If we use filters in the Where clause, tQL creates a range of objects which contains nested by conditions and calculates aggregates of all nested values in this range.
select converted priorityId as priority
, statusId as status
, custom.worklogs.workerId
, count(custom.worklogs.duration) as worklogs
from ticket
Where custom.worklogs[workerId like '0511ca9b-e20f-43c5-b59c-f864385b46d7']
group by priorityId, statusId, custom.worklogs[].workerId
priority | status | Worklogs - workerId | worklogs |
Major | Closed | Michal Jandura | 74 |
Major | Closed | Marek Schmidt | 19 |
Major | Closed | Jaroslav Lehar | 8 |
Major | Closed | Petr Kropík | 8 |
Major | Closed | Jan Tecl | 5 |
Major | Closed | Jira Synchronizace | 4 |
Major | Closed | Petr Žoček | 3 |
Major | Closed | Martin Tměj | 3 |
When we use bucket filters in a Group by clause, only nested values which support condition expressions will be aggregated
select converted priorityId as priority
, statusId as status
, custom.worklogs.workerId
, count(custom.worklogs.duration) as worklogs
from ticket
Where custom.worklogs[workerId like '0511ca9b-e20f-43c5-b59c-f864385b46d7']
group by priorityId, statusId, custom.worklogs[workerId like '0511ca9b-e20f-43c5-b59c-f864385b46d7'].workerId
Priority | status | Worklogs - workerId | worklogs |
Major | Closed | Michal Jandura | 74 |
Major | In progress | Michal Jandura | 100 |
Blocker | Closed | Michal Jandura | 30 |
Minor | Closed | Michal Jandura | 14 |
Critical | Closed | Michal Jandura | 40 |
Nested Grouping
In tQL, aggregation functions like sum(), count(), max(), min(), and avg() can be used in combination with complex painless scripts to perform sophisticated transformations and calculations on data.

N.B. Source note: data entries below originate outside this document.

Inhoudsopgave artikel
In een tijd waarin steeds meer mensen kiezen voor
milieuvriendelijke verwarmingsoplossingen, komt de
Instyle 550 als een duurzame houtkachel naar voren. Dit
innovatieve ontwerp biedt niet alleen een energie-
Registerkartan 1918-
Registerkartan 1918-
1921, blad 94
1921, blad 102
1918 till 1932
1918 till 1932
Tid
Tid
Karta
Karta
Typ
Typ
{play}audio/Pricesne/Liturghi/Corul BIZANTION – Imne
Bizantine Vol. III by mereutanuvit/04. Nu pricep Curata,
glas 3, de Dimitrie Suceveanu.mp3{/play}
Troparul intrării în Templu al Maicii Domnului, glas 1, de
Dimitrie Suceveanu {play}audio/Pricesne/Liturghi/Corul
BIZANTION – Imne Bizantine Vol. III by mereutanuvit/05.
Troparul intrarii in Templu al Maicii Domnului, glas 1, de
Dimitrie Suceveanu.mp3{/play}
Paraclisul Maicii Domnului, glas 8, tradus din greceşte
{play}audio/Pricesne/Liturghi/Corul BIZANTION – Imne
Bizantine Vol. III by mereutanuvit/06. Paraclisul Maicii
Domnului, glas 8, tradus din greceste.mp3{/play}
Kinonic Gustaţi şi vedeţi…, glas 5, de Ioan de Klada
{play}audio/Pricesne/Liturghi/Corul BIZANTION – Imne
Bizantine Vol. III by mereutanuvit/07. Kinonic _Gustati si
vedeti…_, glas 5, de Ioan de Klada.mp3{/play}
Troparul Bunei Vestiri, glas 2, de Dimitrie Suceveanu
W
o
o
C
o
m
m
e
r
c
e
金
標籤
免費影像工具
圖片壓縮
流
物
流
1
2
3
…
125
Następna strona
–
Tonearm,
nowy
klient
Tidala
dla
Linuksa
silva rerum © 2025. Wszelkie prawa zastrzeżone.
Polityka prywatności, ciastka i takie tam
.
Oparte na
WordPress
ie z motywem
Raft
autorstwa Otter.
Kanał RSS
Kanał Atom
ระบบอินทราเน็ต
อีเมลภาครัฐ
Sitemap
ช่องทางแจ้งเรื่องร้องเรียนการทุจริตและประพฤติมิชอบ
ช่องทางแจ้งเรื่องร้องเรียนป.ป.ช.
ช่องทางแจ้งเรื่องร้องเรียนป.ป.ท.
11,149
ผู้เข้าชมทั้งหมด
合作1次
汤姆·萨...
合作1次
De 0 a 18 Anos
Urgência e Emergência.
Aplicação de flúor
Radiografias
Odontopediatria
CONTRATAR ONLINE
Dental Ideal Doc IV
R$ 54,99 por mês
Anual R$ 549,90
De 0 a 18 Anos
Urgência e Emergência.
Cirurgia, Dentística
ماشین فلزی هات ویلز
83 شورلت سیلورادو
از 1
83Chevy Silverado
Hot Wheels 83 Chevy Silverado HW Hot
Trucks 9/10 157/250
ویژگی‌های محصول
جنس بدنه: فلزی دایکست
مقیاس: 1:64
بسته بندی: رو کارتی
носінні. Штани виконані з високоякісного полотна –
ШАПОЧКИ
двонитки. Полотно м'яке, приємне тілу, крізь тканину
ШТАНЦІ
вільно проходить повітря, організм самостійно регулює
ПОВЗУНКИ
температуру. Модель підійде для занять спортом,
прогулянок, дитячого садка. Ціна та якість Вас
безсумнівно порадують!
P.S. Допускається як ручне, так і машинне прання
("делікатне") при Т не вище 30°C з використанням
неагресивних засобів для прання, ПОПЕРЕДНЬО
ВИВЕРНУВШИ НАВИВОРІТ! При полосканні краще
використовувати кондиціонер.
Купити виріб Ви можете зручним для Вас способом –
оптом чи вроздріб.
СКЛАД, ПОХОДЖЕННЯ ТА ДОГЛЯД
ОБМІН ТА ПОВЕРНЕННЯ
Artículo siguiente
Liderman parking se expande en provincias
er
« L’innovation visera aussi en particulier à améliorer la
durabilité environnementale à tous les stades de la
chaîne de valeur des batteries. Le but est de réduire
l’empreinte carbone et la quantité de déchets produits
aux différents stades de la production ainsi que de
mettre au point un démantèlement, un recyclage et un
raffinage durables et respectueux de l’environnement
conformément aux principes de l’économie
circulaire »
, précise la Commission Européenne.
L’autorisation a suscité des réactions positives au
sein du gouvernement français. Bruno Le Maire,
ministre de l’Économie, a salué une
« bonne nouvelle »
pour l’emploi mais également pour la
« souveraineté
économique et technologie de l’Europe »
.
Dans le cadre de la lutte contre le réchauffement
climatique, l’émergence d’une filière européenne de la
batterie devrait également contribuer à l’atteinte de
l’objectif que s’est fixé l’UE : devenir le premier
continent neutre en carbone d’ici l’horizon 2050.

These aggregation functions allow you to extract meaningful insights from your dataset by summarizing values and applying conditions. This type of complex aggregation is useful when you want to group documents based on certain attributes, such as extracting specific parts of a timestamp (e.g., month) and calculating aggregates like the average or maximum month of creation for tickets in a Closed status. This example is used to perform aggregation over a complex, nested structure, allowing users to group tickets by project and task type while applying conditions (e.g., tasks that are inactive and have non-null id) to the data. This scenario would be useful when you want to group and aggregate tasks across all statuses (active or inactive), comparing worklog durations and counting task IDs and priority names for each group.
select converted chars.project
, tasks.taskType
, sum('def d ;
if (doc["custom.worklogs.duration"].size()!=0)
{d=doc["custom.worklogs.duration"].value; }
else d=0;
return d')
, count(tasks.id)
, count(priorityName)
from ticket
where tasks[active = false]
group by chars.project, tasks[active = false and id is not null].taskType, custom.worklogs[id is not null]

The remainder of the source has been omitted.